**What you have to do**
Where an entry below contains an image, skip the image and reproduce the rest exactly.

Records for the exercise below:

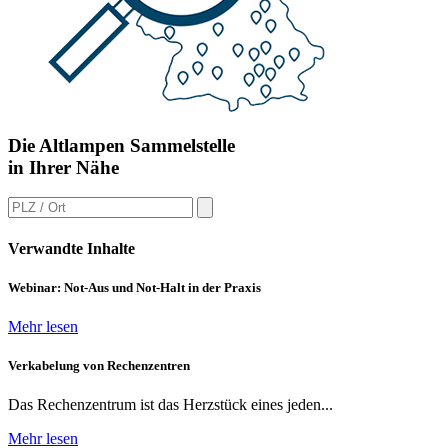
Die Altlampen Sammelstelle
in Ihrer Nähe
Verwandte Inhalte
Webinar: Not-Aus und Not-Halt in der Praxis
Mehr lesen
Verkabelung von Rechenzentren
Das Rechenzentrum ist das Herzstück eines jeden...
Mehr lesen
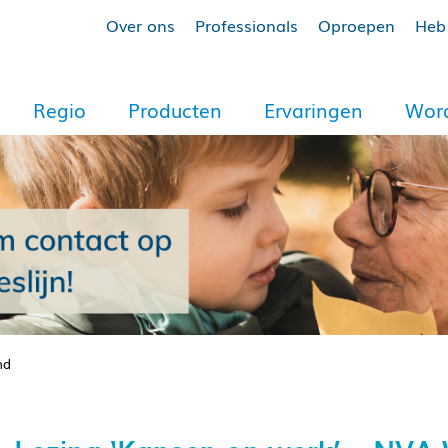
Over ons
Professionals
Oproepen
Heb 
Regio
Producten
Ervaringen
Word
nd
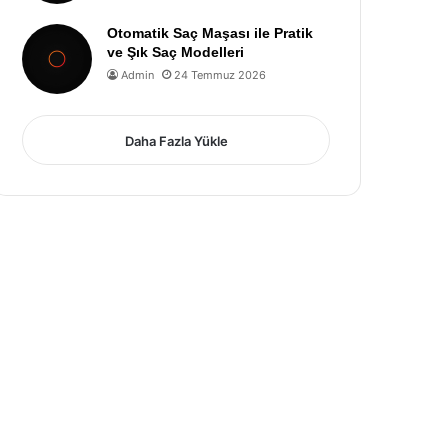
Otomatik Saç Maşası ile Pratik
ve Şık Saç Modelleri
Admin
24 Temmuz 2026
Daha Fazla Yükle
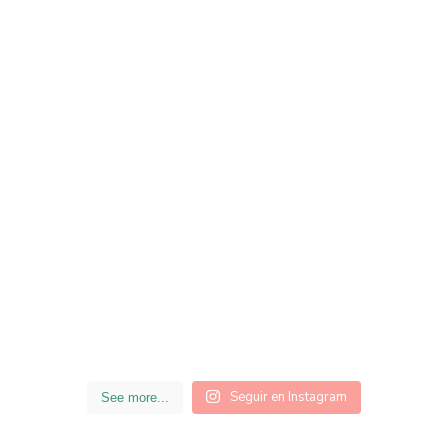
Seguir en Instagram
See more...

End of Records for the exercise.

**Result**
Die Altlampen Sammelstelle
in Ihrer Nähe
Verwandte Inhalte
Webinar: Not-Aus und Not-Halt in der Praxis
Mehr lesen
Verkabelung von Rechenzentren
Das Rechenzentrum ist das Herzstück eines jeden...
Mehr lesen
Over ons
Professionals
Oproepen
Heb 
Regio
Producten
Ervaringen
Word
nd
Otomatik Saç Maşası ile Pratik
ve Şık Saç Modelleri
Admin
24 Temmuz 2026
Daha Fazla Yükle
Seguir en Instagram
See more...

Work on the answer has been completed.